A. Cadres Nosologiques Actuels : Définir la Déficience Intellectuelle et le Trouble du Spectre Autistique
Avant d’analyser leur interaction, une définition rigoureuse de chaque trouble, basée sur les classifications internationales de référence (le DSM-5-TR et la CIM-11), est indispensable. Ces cadres fournissent le langage commun nécessaire à la pratique clinique et à la recherche.
1. La Déficience Intellectuelle (DI) ou Trouble du Développement Intellectuel
La déficience intellectuelle est un trouble neurodéveloppemental dont le diagnostic repose sur la conjonction de trois critères fondamentaux, tous devant apparaître durant la période de développement (avant 18 ans).

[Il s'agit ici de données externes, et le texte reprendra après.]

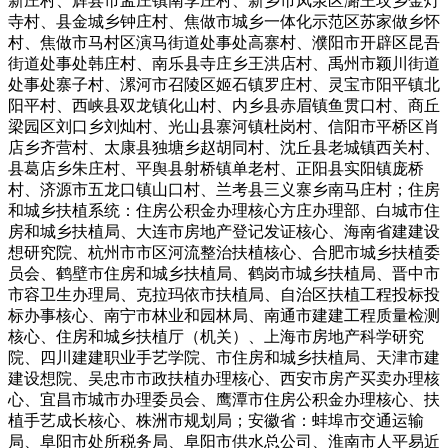
新庄村、辉县市孟庄镇南李庄村、新乡市凤泉区潞王坟乡金灯
寺村、县金城乡钟庄村、焦做市城乡一体化示范区苏家做乡怀
村、焦做市马村区演马街道处事处高寨村、濮阳市开辟区昆吾
街道处事处韩庄村、南乐县寺庄乡王洪店村、禹州市颖川街道
处事处寨子村、漯河市召陵区姬石镇罗庄村、灵宝市阳平镇北
阳平村、西峡县双龙镇化山村、内乡县赤眉镇鱼贯口村、商丘
梁园区刘口乡刘灿村、光山县寨河镇杜岗村、信阳市平桥区肖
店乡齐营村、太康县独塘乡赵胡同村、沈丘县老城镇西关村、
县葛店乡朱庄村、平舆县射桥镇单老村、正阳县实阳镇庞桥
村、济源市五龙口镇山口村、兰考县三义寨乡南马庄村；住房
和城乡扶植系统：住房公积金办理核心方庄办理部、白城市住
房和城乡扶植局、大连市房地产登记发证核心、海南省建建设
想研究院、杭州市市区河流整治扶植核心、合肥市城乡扶植委
员会、鹤壁市住房和城乡扶植局、鹤岗市城乡扶植局、晋中市
市容卫生办理局、克拉玛依市扶植局、自治区扶植工程投标投
标办事核心、南宁市林业和园林局、南通市建建工程质量检测
核心、住房和城乡扶植厅（机关）、上海市房地产科学研究
院、四川建建职业手艺学院、市住房和城乡扶植局、天津市建
建设想院、吴忠市市政扶植办理核心、西安市房产买卖办理核
心、宜昌市城市办理委员会、鹰潭市住房公积金办理核心、扶
植手艺成长核心、株洲市规划局；安徽省：蚌埠市交通运输
局、阜阳市处所税务局、阜阳市供水总公司、淮南市人平易近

Déficits des fonctions intellectuelles : Ce critère se réfère à des limitations significatives du raisonnement, de la résolution de problèmes, de la planification, de la pensée abstraite, du jugement, de l’apprentissage scolaire et de l’apprentissage par l’expérience. L’évaluation de ces fonctions est objectivée par des tests psychométriques standardisés et individualisés (tests de quotient intellectuel, ou QI). Un score de QI d’environ 70 ou inférieur (soit deux écarts-types en dessous de la moyenne de 100) est généralement considéré comme un seuil indicatif, mais il ne suffit pas à lui seul pour poser le diagnostic. L’évaluation clinique globale reste primordiale.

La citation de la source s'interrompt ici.